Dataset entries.
┄┄┄┄┄┄┄┄┄┄┄┄┄┄┄┄┄┄┄┄
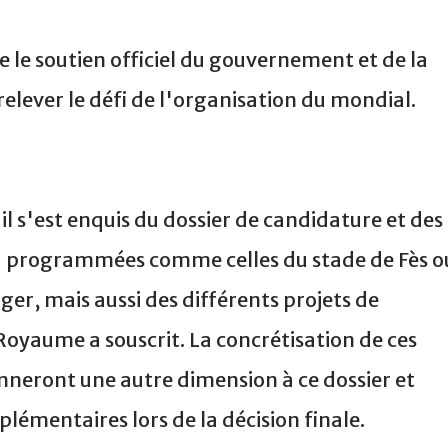
 le soutien officiel du gouvernement et de la
elever le défi de l'organisation du mondial.
il s'est enquis du dossier de candidature et des
ou programmées comme celles du stade de Fès o
er, mais aussi des différents projets de
oyaume a souscrit. La concrétisation de ces
nneront une autre dimension à ce dossier et
lémentaires lors de la décision finale.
┄┄┄┄┄┄┄┄┄┄┄┄┄┄┄┄┄┄┄┄
Exercise brief.
Look for the string "dossier" in the data above and return every line that has it.

Written answer.
il s'est enquis du dossier de candidature et des
nneront une autre dimension à ce dossier et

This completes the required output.